Il reste toutefois à savoir si le geste sera joint à la parole, ce qui s’avère moins certain qu’il n’y paraît. Jean Castex l’admet d’ailleurs : le gouvernement a déjà fort à faire sur le front de l’emploi, de la crise sanitaire et de la reprise économique pour ne pas se disperser. « Si on commence à dire aux gens que l’on va tout faire, ils ne nous croiront pas. Il faut choisir ses priorités ». Et l’anonymat n’en est pas forcément une.
Surtout qu’en réalité, l’anonymat sur Internet n’existe pas. Ce qui se manifeste en ligne, c’est du pseudonymat — le recours aux pseudonymes, pour le dire autrement. Et depuis 2004, la France sait très bien gérer l’identification des internautes qui franchissent les limites de la loi, grâce à un texte qui a fait depuis longtemps ses preuves la loi pour la confiance dans l’économie numérique (LCEN), et plus particulièrement son fameux article 6.

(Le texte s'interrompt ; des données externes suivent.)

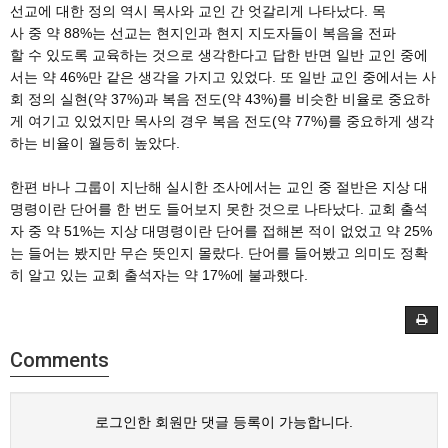
선교에 대한 정의 역시 목사와 교인 간 엇갈리게 나타났다. 목
사 중 약 88%는 선교는 현지인과 현지 지도자들이 복음을 전파
할 수 있도록 교육하는 것으로 생각한다고 답한 반면 일반 교인 중에
서는 약 46%만 같은 생각을 가지고 있었다. 또 일반 교인 중에서는 사
회 정의 실현(약 37%)과 복음 전도(약 43%)를 비슷한 비율로 중요하
게 여기고 있었지만 목사의 경우 복음 전도(약 77%)를 중요하게 생각
하는 비율이 월등히 높았다.
한편 바나 그룹이 지난해 실시한 조사에서는 교인 중 절반은 지상 대
명령이란 단어를 한 번도 들어보지 못한 것으로 나타났다. 교회 출석
자 중 약 51%는 지상 대명령이란 단어를 접해본 적이 없었고 약 25%
는 들어는 봤지만 무슨 뜻인지 몰랐다. 단어를 들어봤고 의미도 정확
히 알고 있는 교회 출석자는 약 17%에 불과했다.
Comments
로그인한 회원만 댓글 등록이 가능합니다.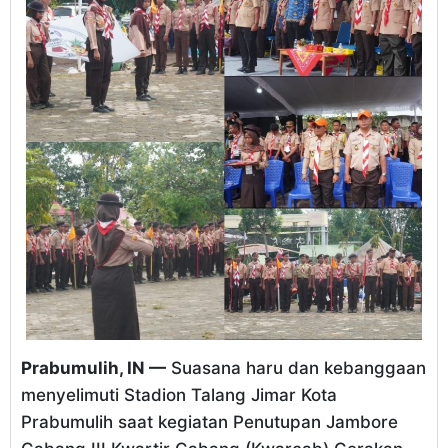
Prabumulih, IN —
Suasana haru dan kebanggaan
menyelimuti Stadion Talang Jimar Kota
Prabumulih saat kegiatan Penutupan Jambore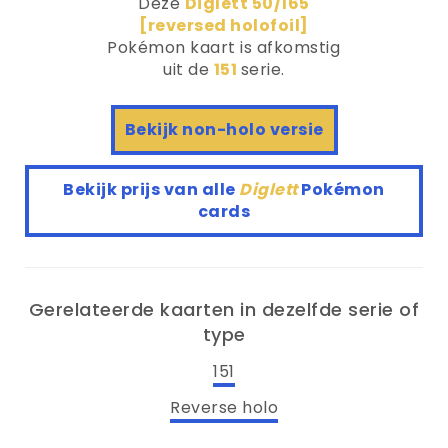
Deze
Diglett 50/165
[reversed holofoil]
Pokémon kaart is afkomstig
uit de
151
serie.
Bekijk non-holo versie
Bekijk prijs van alle
Diglett
Pokémon
cards
Gerelateerde kaarten in dezelfde serie of
type
151
Reverse holo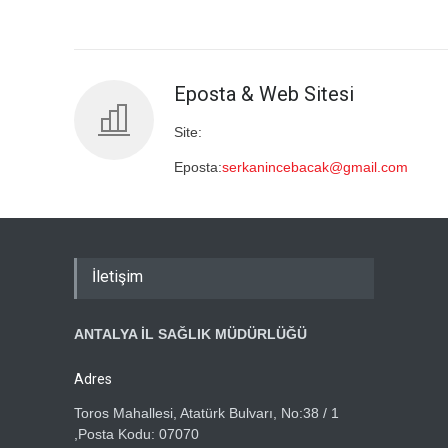
Eposta & Web Sitesi
Site:
Eposta:
serkanincebacak@gmail.com
İletişim
ANTALYA İL SAĞLIK MÜDÜRLÜĞÜ
Adres
Toros Mahallesi, Atatürk Bulvarı, No:38 / 1
,Posta Kodu: 07070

Car l’anonymat supposerait que l’on n’ait aucune information sur l’internaute pour pouvoir remonter jusqu’à lui. Or, c’est faux : le fournisseur d’accès à Internet sait très bien qui sont ses clients (il a leur identité réelle, leur adresse postale, leurs coordonnées bancaires, leur numéro de téléphone, etc.). Et du côté des réseaux sociaux, justement, on a aussi accès à diverses données de connexion, dont l’adresse IP.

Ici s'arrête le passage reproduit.